D’après Pierre Lascoumes, "le droit constitue un excellent révélateur de l’état des représentations d’un problème à un moment donné et du mode de traitement qu’on choisit de lui appliquer".935 Déplorant qu’en science politique, les prises de position étudiées soient rarement appréhendées au plan symbolique, Olivier Paye opte pour une définition de la représentation désignant entre autres "la philosophie sur laquelle est censée être érigée et fonctionner une organisation (syndicale, partisane, parlementaire…)"936. S’appuyant sur les travaux de Philippe Braud937 et de Pierre Bourdieu938, Olivier Paye pose que "la représentation politique produit/reproduit toujours peu ou prou des représentations sociales qui révèlent et construisent un certain rapport au monde et une certaine identité sociale" 939. Il nous a donc semblé utile de revenir aux débats parlementaires qui ont précédé la loi du 27 juin 1990, complétée par la loi du 4 mars 2002940, pour en faire une "analyse de contenu" pour ensuite les confronter aux attentes des représentants de la profession psychiatrique ou des praticiens les plus ordinaires.

La résistance au droit nouveau qui est institué depuis le début des années 1990 est de nature à nous informer sur la nature même de ce droit.

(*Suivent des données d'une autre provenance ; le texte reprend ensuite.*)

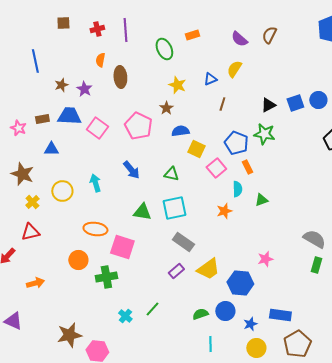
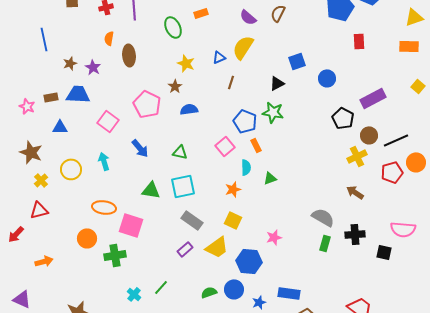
yellow semicircle: (234, 69) -> (243, 47), size x1.4
blue square: (295, 103) -> (297, 61), moved
pink square: (97, 128) -> (108, 121), moved
yellow square: (196, 149) -> (233, 220), moved

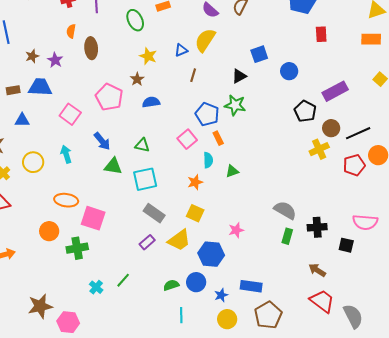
green triangle: (151, 190) -> (113, 166), moved
brown arrow: (355, 192) -> (317, 270), moved

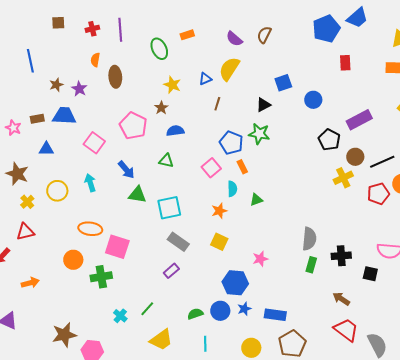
green triangle: (142, 145) -> (166, 161), moved
gray semicircle: (285, 210) -> (309, 239), turned 65
yellow trapezoid: (179, 240) -> (161, 340), moved
blue star: (221, 295) -> (244, 309), moved

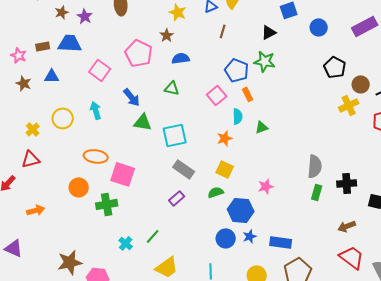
purple rectangle: (359, 120) -> (365, 26), moved
brown star: (17, 174) -> (24, 83), moved, size x0.7
brown arrow: (341, 299) -> (347, 226), turned -54
green semicircle: (195, 314) -> (216, 192), moved

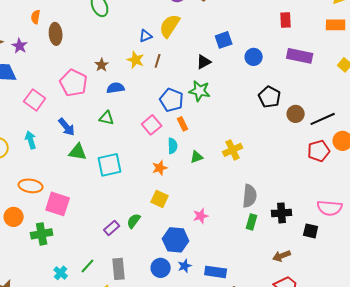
yellow star: (178, 12) -> (136, 60), moved
purple rectangle: (365, 26) -> (300, 56), turned 40
yellow cross: (349, 105) -> (233, 150), moved
gray rectangle: (184, 169) -> (119, 269), moved, turned 50
green semicircle: (216, 192) -> (134, 221), moved, turned -35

Nous entendons le terme résistance selon deux acceptions. Tout d’abord, il désigne les phénomènes d’ineffectivité attribués à l’inadéquation entre les contraintes objectives pesant sur l’application du droit : cette dimension nous permet de qualifier le droit de "formel" au sens où il est inadapté à la réalité pratique de la psychiatrie publique. Ensuite, il correspond aux résistances subjectives issues d’une culture professionnelle caractéristique de la psychiatrie de secteur, telle que nous l’avons décrite dans la première partie de notre thèse. L’analyse de cette seconde dimension conduit à la mise en valeur d’un droit commun aux patients coexistant avec un droit spécifique à la contrainte. Autrement dit, la résistance du segment professionnel étudié révèle la véritable nature d’un droit conçu indépendamment de la spécificité socio-historique de son objet. Toutefois, notre développement intègre les phénomènes d’adéquation entre les attentes psychiatriques et l’ensemble normatif nouveau qui est proposé par le législateur. Enfin, nous verrons que des contraintes objectives induisent une pratique particulière d'un droit formel, pratique entrant parfois en contradiction même avec les objectifs affichés dans la loi.

Notes
935.

Pierre Lascoumes, L’éco-pouvoir, environnement et politiques, Paris, La Découverte, 1994, p. 112.

936.

Olivier Paye, "Approche socio-politique de la production législative : le Droit comme indicateur de processus de décision et de représentation politique", in La judiciarisation du politique, op. cit., p. 235.

937.

Philippe Braud, L’émotion en politique, PFNSP, 1996, pp. 76-88.

938.

Cf l’article "Espace social et genèse des classes" de Pierre Bourdieu que nous utilisons largement.

939.

Olivier Paye, "Approche socio-politique de la production législative : le Droit comme indicateur de processus de décision et de représentation politique", op. cit., p. 236.

940.

Cf. annexe.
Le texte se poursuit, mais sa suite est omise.